We can view the scientific community as a whole:

$\mathcal{M}$ (Theory Pool): Every hypothesis and theory proposed by a scientist is a $\nu$ in $\mathcal{M}$.
$x_{1:t}$ (Data): All experimental data observed in human history.
Academic Mechanism: We encourage innovation (proposing new $\nu$) while rewarding accuracy (high $\nu(x)$).

The “Paradigm Shift” proposed by philosopher of science Thomas Kuhn has a perfect correspondence in mathematics. Before anomalous data (such as the precession of Mercury’s perihelion) appeared, Newtonian mechanics, as an extremely simple ($K$ is small) and quite accurate theory, held extremely high weight. When anomalous data appeared, the prediction probability $\nu(x)$ of Newtonian mechanics dropped. At this time, although General Relativity was more complex ($K$ is large, initial weight is low), it could perfectly explain the new data. According to Bayesian updates, the weight of Relativity gradually surpassed Newtonian mechanics, completing the paradigm shift.

From this perspective, the evolution of human collective intelligence is not mysterious; it faithfully follows the formula written by Solomonoff.

Conclusion

In the field of machine learning, there is a famous “No Free Lunch” (NFL) theorem, claiming that without prior assumptions, the average performance of all algorithms on all problems is the same.

But Solomonoff Induction breaks this spell. It rejects the uniform assumption that “the probability of all worlds appearing is the same.” It is based on an extremely essential belief: The universe we inhabit is governed by simple physical laws (short programs).

Under this assumption, Solomonoff Induction, which prefers simplicity, and its realistic approximators—those large models based on Transformers and optimized using SGD—are that free lunch.

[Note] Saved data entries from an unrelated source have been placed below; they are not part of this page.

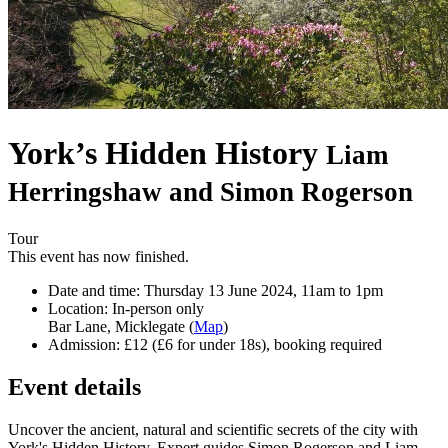
York’s Hidden History
Liam
Herringshaw and Simon Rogerson
Tour
This event has now finished.
Date and time:
Thursday 13 June 2024, 11am to 1pm
Location:
In-person only
Bar Lane, Micklegate (
Map
)
Admission:
£12 (£6 for under 18s), booking required
Event details
Uncover the ancient, natural and scientific secrets of the city with
York's Hidden History. Expert guides Simon Rogerson and Liam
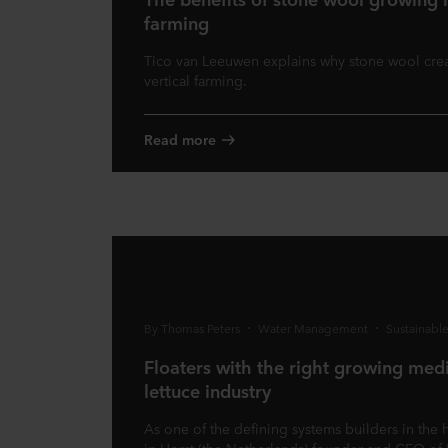
farming
Tico van Leeuwen explains why stone wool crea
vertical farming.
Read more
By Thomas Peters
Water Management
Sustainabl
Floaters with the right growing medi
lettuce industry
As one of the defining systems builders in the 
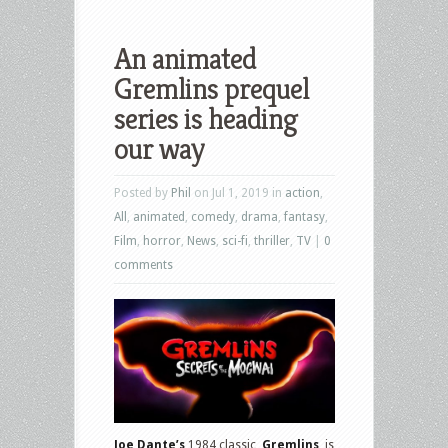
An animated
Gremlins prequel
series is heading
our way
Posted by
Phil
on Jul 1, 2019 in
action
,
All
,
animated
,
comedy
,
drama
,
fantasy
,
Film
,
horror
,
News
,
sci-fi
,
thriller
,
TV
|
0
comments
Joe Dante’s
1984 classic,
Gremlins
, is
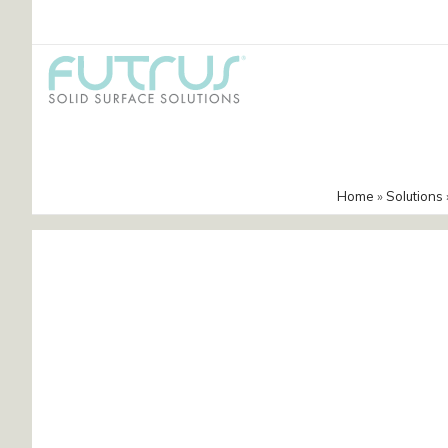
Home
»
Solutions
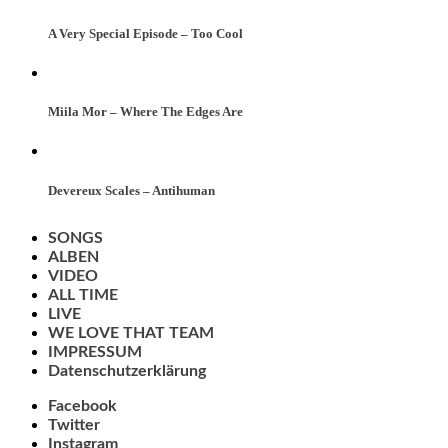
A Very Special Episode – Too Cool
Miila Mor – Where The Edges Are
Devereux Scales – Antihuman
SONGS
ALBEN
VIDEO
ALL TIME
LIVE
WE LOVE THAT TEAM
IMPRESSUM
Datenschutzerklärung
Facebook
Twitter
Instagram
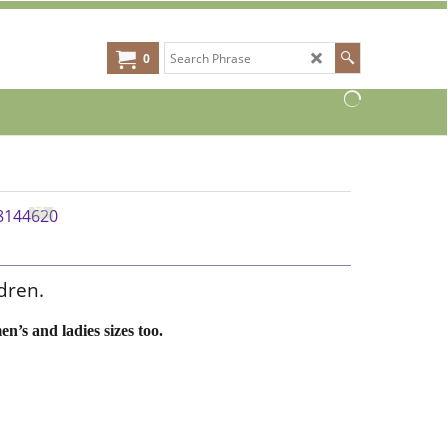
0
dren.
en’s and ladies sizes too.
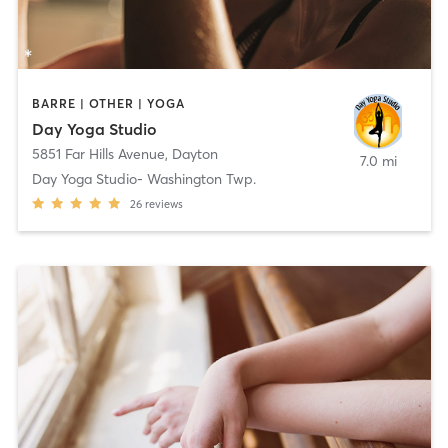
BARRE | OTHER | YOGA
Day Yoga Studio
5851 Far Hills Avenue
,
Dayton
7.0 mi
Day Yoga Studio- Washington Twp.
26
reviews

Standing in the retrospect of 2025, Ilya Sutskever’s “Compression is Intelligence” is no longer a slogan, but a modern echo of this ancient theory. When we marvel at the emergent capabilities of AI, do not forget that none of this is magic; it is mathematics. That formula regarding compression, prediction, and complexity had already, quietly, decades ago, predicted everything about today.